When I solve it, then the solution is:

solve(lprec2)
get.objective(lprec2)
get.variables(lprec2)

Which gives 250 and (1 0 0 0 1) respectively.

In the original problem I have 410 possible groups, implying 410 decision variables. The number of constraints is 49422, but in all rows there are exactly two 1 and the remaining are 0.

If you could help me to solve such a problem, I would be happy :-). Thanks!


Solution

  • Here is the model formulated using ompr:

    MyGroups <- c(1,0,0,0,1,0,0,
                  0,0,1,1,0,0,0,
                  0,0,1,0,0,1,0,
                  0,0,0,1,0,1,0,
                  0,0,1,1,0,1,0)
    MyGroups <- matrix(MyGroups,nrow=5,ncol=7,byrow=TRUE)
    
    ngroups <- nrow(MyGroups)
    nobjects <- ncol(MyGroups)
    
    coeffs <- c(50, 30, 100, 100, 200)
    
    model <- MIPModel() %>%
      add_variable(group[i], i=1:ngroups, type = 'binary') %>% 
      add_variable(assign[i, j], i=1:ngroups, j=1:nobjects, type = 'binary', MyGroups[i, j] == 1) %>% 
      set_objective(sum_over(coeffs[i] * group[i], i=1:ngroups, sense = 'max')) %>% 
      add_constraint(sum_over(assign[i, j], i=1:ngroups, MyGroups[i, j] == 1) <= 1, j=1:nobjects) %>%
      add_constraint(assign[i, j] == group[i], i=1:ngroups, j=1:nobjects, MyGroups[i, j] == 1) %>% 
      add_constraint(sum_over(group[i], i=1:ngroups) <= 2)
    
    result <- solve_model(model, with_ROI("glpk", verbose = TRUE))
    result
    <SOLVER MSG>  ----
    GLPK Simplex Optimizer, v4.47
    16 rows, 16 columns, 35 non-zeros
    *     0: obj =  0.000000000e+000  infeas = 0.000e+000 (11)
    *    12: obj =  2.500000000e+002  infeas = 0.000e+000 (3)
    OPTIMAL SOLUTION FOUND
    GLPK Integer Optimizer, v4.47
    16 rows, 16 columns, 35 non-zeros
    16 integer variables, all of which are binary
    Integer optimization begins...
    +    12: mip =     not found yet <=              +inf        (1; 0)
    +    13: >>>>>  2.500000000e+002 <=  2.500000000e+002   0.0% (1; 0)
    +    13: mip =  2.500000000e+002 <=     tree is empty   0.0% (0; 1)
    INTEGER OPTIMAL SOLUTION FOUND
    <!SOLVER MSG> ----
    result
    Status: success
    Objective value: 250
    

    ompr is a model management wrapper around the ROI package. It using an algebraic paradigm like GAMS or AMPL but has less embedded logic to simplify the syntax. Although with ompr, you can test other solvers that ROI offers as plug-ins: http://roi.r-forge.r-project.org/

    Some are free, others like Mosek, CPLEX and Gurobi are commercial products. Suggest running a large subset problem and checking the relative performance of the different solvers.

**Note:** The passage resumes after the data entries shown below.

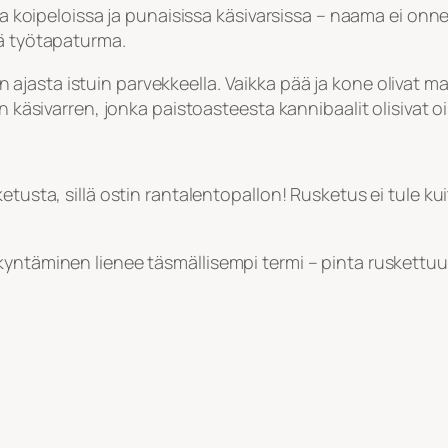
sa koipeloissa ja punaisissa käsivarsissa – naama ei onneks
sä työtapaturma.
n ajasta istuin parvekkeella. Vaikka pää ja kone olivat m
n käsivarren, jonka paistoasteesta kannibaalit olisivat oi
tusta, sillä ostin rantalentopallon! Rusketus ei tule kui
yntäminen lienee täsmällisempi termi – pinta ruskettuu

    Also note that your toy problem is degenerate. Group(1, 3, 4) is also a solution. I added an additional constraint that can limit the number of groups selected. If your objective function coefficients are integer values the formulation may have many degenerate solutions, a simple test is to add a small random epsilon to each of the coefficients to eliminate degeneracy and see if that improves performance.